Abstract

Relative growth rate and relative nitrogen accumulation rate for fifth-instar Spodoptera eridania larvae vary less than 20% on artificial diets in which protein content varies more than 250%, due to compensatory adjustments in consumption rate and changes in efficiencies of food and nitrogen utilization. The substitution of zein for two-thirds of the casein in a diet containing 26.0% protein results in a 25% decrease in both relative growth and nitrogen accumulation rates, due to reduced values of relative consumption rate, relative nitrogen consumption rate, approximate digestibility, approximate digestibility of nitrogen and efficiency of conversion of digested nitrogen. Although larval growth rate is relatively independent of diet nitrogen, larval composition is highly dependent upon both nitrogen quantity and quality.
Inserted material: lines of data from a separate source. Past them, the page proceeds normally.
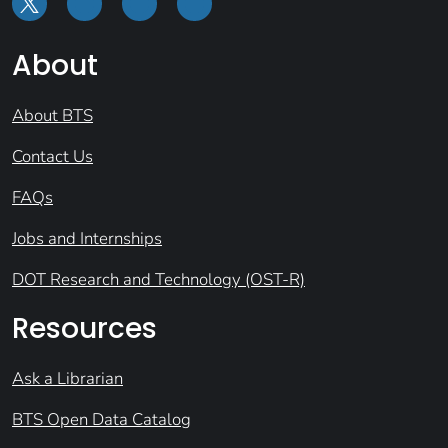
About
About BTS
Contact Us
FAQs
Jobs and Internships
DOT Research and Technology (OST-R)
Resources
Ask a Librarian
BTS Open Data Catalog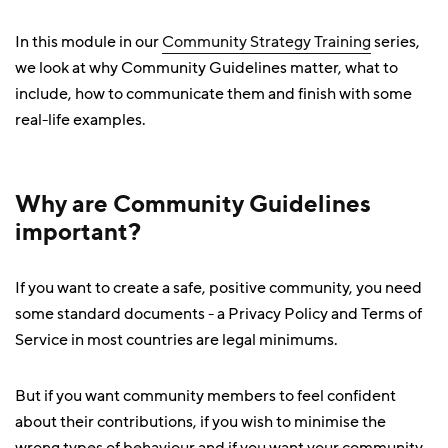
In this module in our
Community Strategy Training
series,
we look at why Community Guidelines matter, what to
include, how to communicate them and finish with some
real-life examples.
Why are Community Guidelines
important?
If you want to create a safe, positive community, you need
some standard documents - a Privacy Policy and Terms of
Service in most countries are legal minimums.
But if you want community members to feel confident
about their contributions, if you wish to minimise the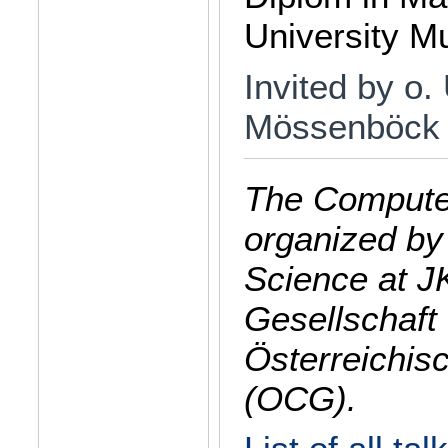
University M
Invited by o.
Mössenböck
The Computer
organized by
Science at J
Gesellschaft 
Österreichis
(OCG).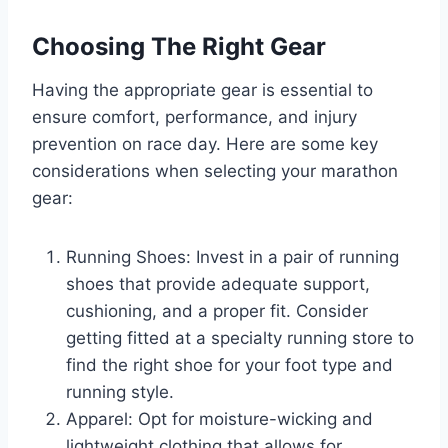
Choosing The Right Gear
Having the appropriate gear is essential to
ensure comfort, performance, and injury
prevention on race day. Here are some key
considerations when selecting your marathon
gear:
Running Shoes: Invest in a pair of running
shoes that provide adequate support,
cushioning, and a proper fit. Consider
getting fitted at a specialty running store to
find the right shoe for your foot type and
running style.
Apparel: Opt for moisture-wicking and
lightweight clothing that allows for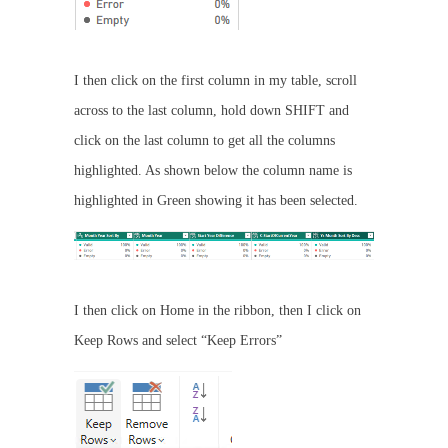
I then click on the first column in my table, scroll
across to the last column, hold down SHIFT and
click on the last column to get all the columns
highlighted. As shown below the column name is
highlighted in Green showing it has been selected.
I then click on Home in the ribbon, then I click on
Keep Rows and select “Keep Errors”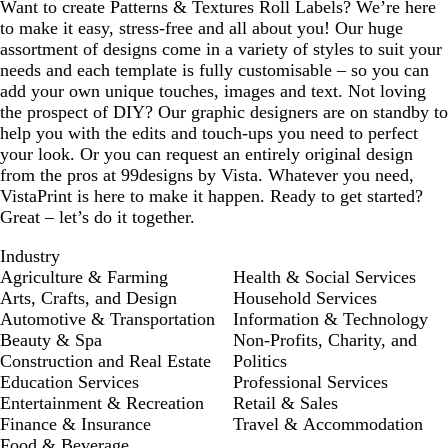
Want to create Patterns & Textures Roll Labels? We’re here
u
g
e
to make it easy, stress-free and all about you! Our huge
e
r
n
assortment of designs come in a variety of styles to suit your
e
needs and each template is fully customisable – so you can
e
add your own unique touches, images and text. Not loving
n
the prospect of DIY? Our graphic designers are on standby to
help you with the edits and touch-ups you need to perfect
your look. Or you can request an entirely original design
from the pros at 99designs by Vista. Whatever you need,
VistaPrint is here to make it happen. Ready to get started?
Great – let’s do it together.
Industry
Agriculture & Farming
Health & Social Services
Arts, Crafts, and Design
Household Services
Automotive & Transportation
Information & Technology
Beauty & Spa
Non-Profits, Charity, and
Construction and Real Estate
Politics
Education Services
Professional Services
Entertainment & Recreation
Retail & Sales
Finance & Insurance
Travel & Accommodation
Food & Beverage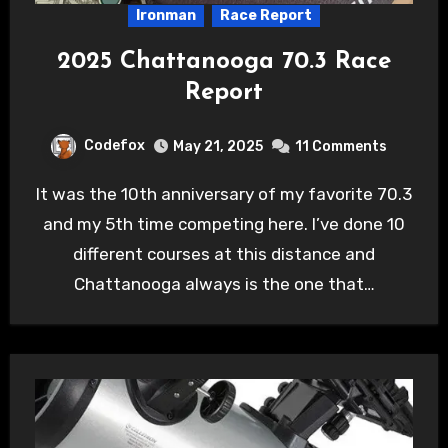
Ironman
Race Report
2025 Chattanooga 70.3 Race
Report
Codefox
May 21, 2025
11 Comments
It was the 10th anniversary of my favorite 70.3
and my 5th time competing here. I’ve done 10
different courses at this distance and
Chattanooga always is the one that…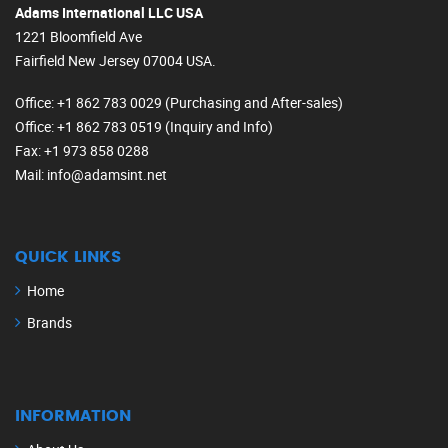
Adams International LLC USA
1221 Bloomfield Ave
Fairfield New Jersey 07004 USA.
Office
: +1 862 783 0029 (Purchasing and After-sales)
Office
: +1 862 783 0519 (Inquiry and Info)
Fax
: +1 973 858 0288
Mail
: info@adamsint.net
QUICK LINKS
Home
Brands
INFORMATION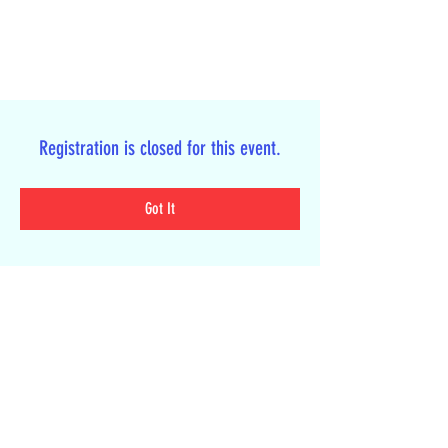
Registration is closed for this event.
Got It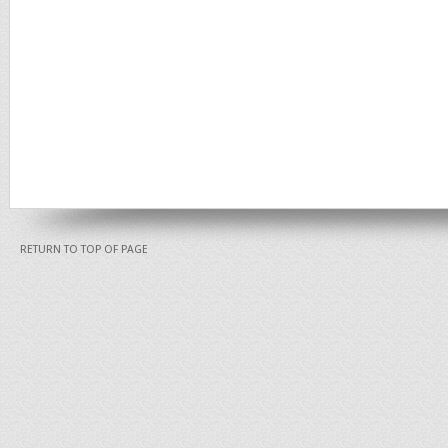
RETURN TO TOP OF PAGE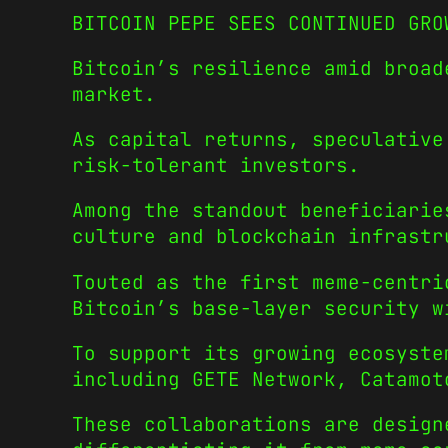
BITCOIN PEPE SEES CONTINUED GRO
Bitcoin’s resilience amid broad
market.
As capital returns, speculative
risk-tolerant investors.
Among the standout beneficiarie
culture and blockchain infrastr
Touted as the first meme-centri
Bitcoin’s base-layer security w
To support its growing ecosyste
including GETE Network, Catamot
These collaborations are desig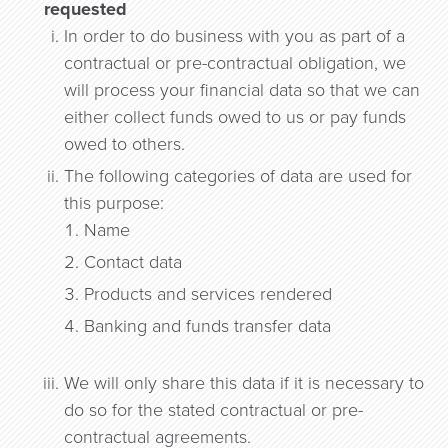
requested
In order to do business with you as part of a
contractual or pre-contractual obligation, we
will process your financial data so that we can
either collect funds owed to us or pay funds
owed to others.
The following categories of data are used for
this purpose:
Name
Contact data
Products and services rendered
Banking and funds transfer data
We will only share this data if it is necessary to
do so for the stated contractual or pre-
contractual agreements.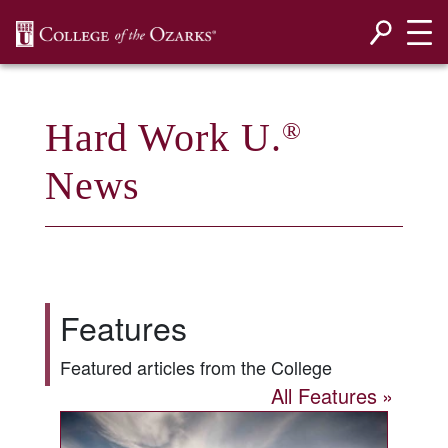
SKIP NAVIGATION TO CONTENT
Hard Work U.
®
News
Features
Featured articles from the College
All Features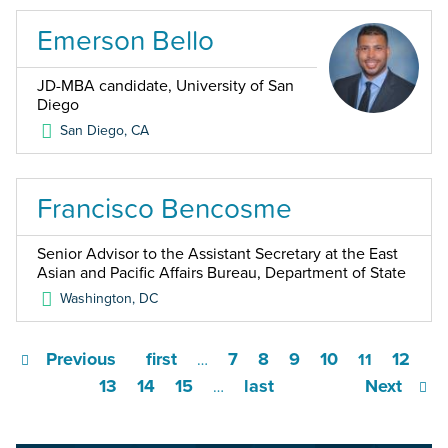
Emerson Bello
JD-MBA candidate, University of San
Diego
San Diego
,
CA
Francisco Bencosme
Senior Advisor to the Assistant Secretary at the East
Asian and Pacific Affairs Bureau, Department of State
Washington
,
DC
Previous
first
7
8
9
10
12
…
11
13
14
15
last
Next
…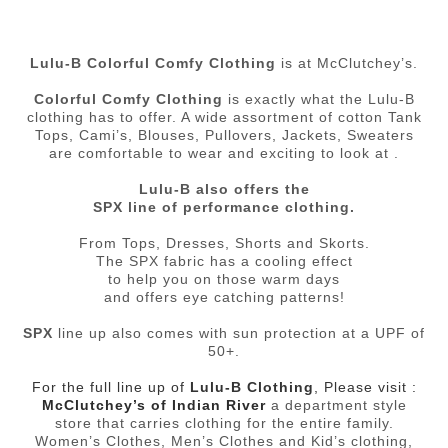
Lulu-B Colorful Comfy Clothing
is at McClutchey’s.
Colorful Comfy Clothing
is exactly what the Lulu-B
clothing has to offer. A wide assortment of cotton Tank
Tops, Cami’s, Blouses, Pullovers, Jackets, Sweaters
are comfortable to wear and exciting to look at .
Lulu-B also offers the
SPX line of performance clothing.
From Tops, Dresses, Shorts and Skorts.
The SPX fabric has a cooling effect
to help you on those warm days
and offers eye catching patterns!
SPX
line up also comes with sun protection at a UPF of
50+.
For the full line up of
Lulu-B Clothing
, Please visit :
McClutchey’s of Indian River
a department style
store that carries clothing for the entire family.
Women’s Clothes, Men’s Clothes and Kid’s clothing,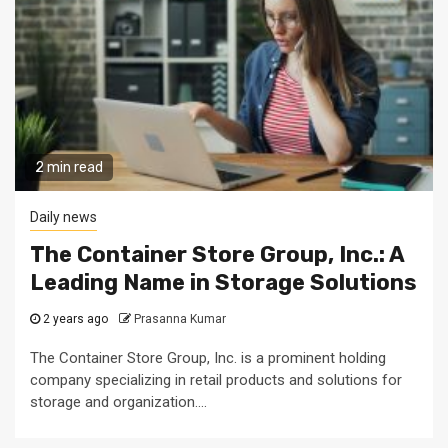
2 min read
Daily news
The Container Store Group, Inc.: A
Leading Name in Storage Solutions
2 years ago
Prasanna Kumar
The Container Store Group, Inc. is a prominent holding
company specializing in retail products and solutions for
storage and organization....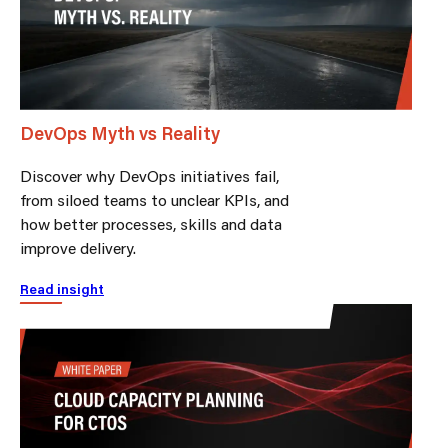
DevOps Myth vs Reality
Discover why DevOps initiatives fail,
from siloed teams to unclear KPIs, and
how better processes, skills and data
improve delivery.
Read insight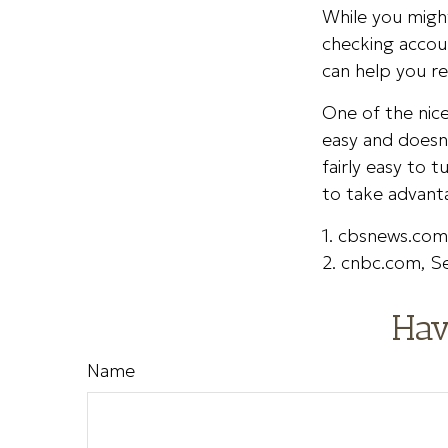
While you might
checking accou
can help you r
One of the nice
easy and doesn’
fairly easy to 
to take advant
1. cbsnews.co
2. cnbc.com, 
Hav
Name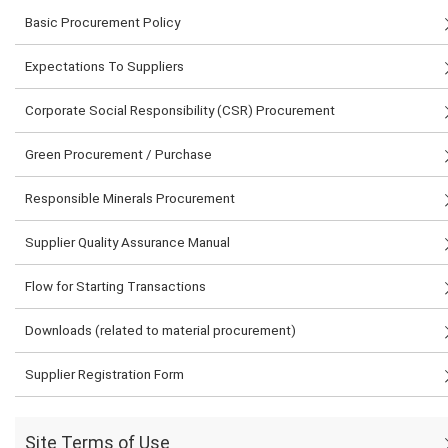
Basic Procurement Policy
Expectations To Suppliers
Corporate Social Responsibility (CSR) Procurement
Green Procurement / Purchase
Responsible Minerals Procurement
Supplier Quality Assurance Manual
Flow for Starting Transactions
Downloads (related to material procurement)
Supplier Registration Form
Site Terms of Use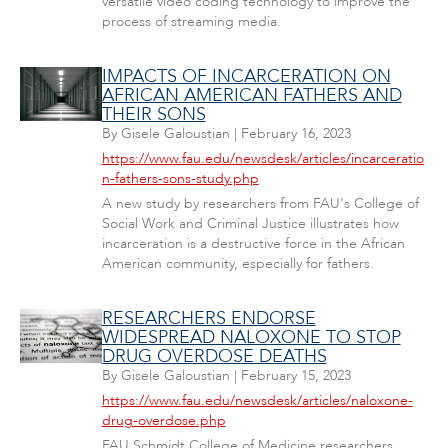
versatile video coding technology to improve the
process of streaming media.
IMPACTS OF INCARCERATION ON
AFRICAN AMERICAN FATHERS AND
THEIR SONS
By
Gisele Galoustian
|
February 16, 2023
https://www.fau.edu/newsdesk/articles/incarceratio
n-fathers-sons-study.php
A new study by researchers from FAU's College of
Social Work and Criminal Justice illustrates how
incarceration is a destructive force in the African
American community, especially for fathers.
RESEARCHERS ENDORSE
WIDESPREAD NALOXONE TO STOP
DRUG OVERDOSE DEATHS
By
Gisele Galoustian
|
February 15, 2023
https://www.fau.edu/newsdesk/articles/naloxone-
drug-overdose.php
FAU Schmidt College of Medicine researchers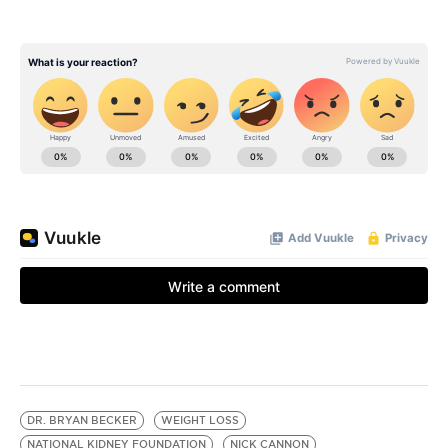
DR. BRYAN BECKER
WEIGHT LOSS
NATIONAL KIDNEY FOUNDATION
NICK CANNON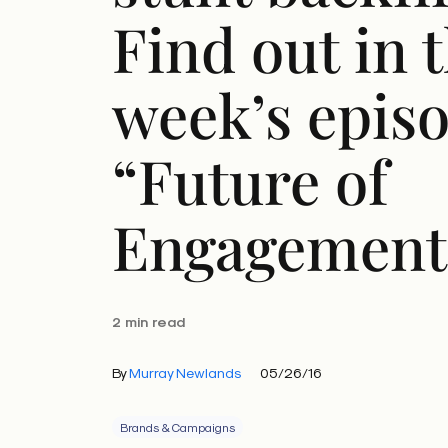
Find out in t
week’s episo
“Future of
Engagement
2 min read
By
Murray Newlands
05/26/16
Brands & Campaigns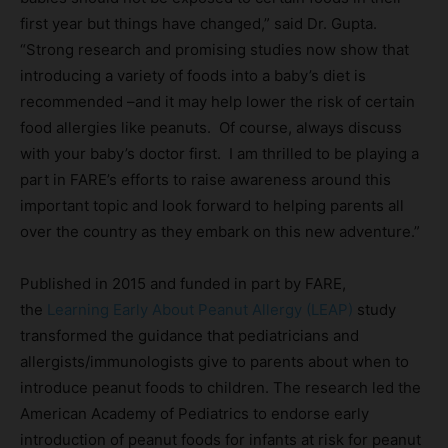
first year but things have changed,” said Dr. Gupta.
“Strong research and promising studies now show that
introducing a variety of foods into a baby’s diet is
recommended –and it may help lower the risk of certain
food allergies like peanuts. Of course, always discuss
with your baby’s doctor first. I am thrilled to be playing a
part in FARE’s efforts to raise awareness around this
important topic and look forward to helping parents all
over the country as they embark on this new adventure.”
Published in 2015 and funded in part by FARE,
the
Learning Early About Peanut Allergy (LEAP)
study
transformed the guidance that pediatricians and
allergists/immunologists give to parents about when to
introduce peanut foods to children. The research led the
American Academy of Pediatrics to endorse early
introduction of peanut foods for infants at risk for peanut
As diet nitrogen increases, larval nitrogen content increases and fat content decreases. Larvae on diets containing a mixture of casein and zein produce 3.5–3.9 times as much uric acid and respire at rates significantly higher than larvae on diets containing the same total amount of protein but lacking zein. Thus, there is a measurable metabolic cost associated with processing low quality protein. We conclude, however, that elevated metabolic rates of larvae on diets containing nutritionally unbalanced protein are not the cause of reduced growth rates. On these diets, growth is limited byan amino acid present in limiting quantities, and the elevated metabolic rate is due, at least in part, to increased synthesis of uric acid. Finally, we discuss the possibility that variation in amino acid profiles across host plant species might be a factor favouring specialization in insect herbivores.